Exercise: Everything in the listing should be transcribed exactly, apart from the pictures.

Data to process:

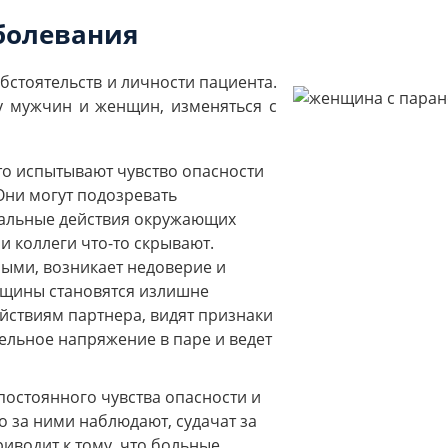
болевания
бстоятельств и личности пациента.
 у мужчин и женщин, изменяться с
то испытывают чувство опасности
Они могут подозревать
ральные действия окружающих
ли коллеги что-то скрывают.
ыми, возникает недоверие и
щины становятся излишне
йствиям партнера, видят признаки
ительное напряжение в паре и ведет
постоянного чувства опасности и
о за ними наблюдают, судачат за
риводит к тому, что больные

Output for this task:
болевания
бстоятельств и личности пациента.
 у мужчин и женщин, изменяться с
то испытывают чувство опасности
Они могут подозревать
ральные действия окружающих
ли коллеги что-то скрывают.
ыми, возникает недоверие и
щины становятся излишне
йствиям партнера, видят признаки
ительное напряжение в паре и ведет
постоянного чувства опасности и
о за ними наблюдают, судачат за
риводит к тому, что больные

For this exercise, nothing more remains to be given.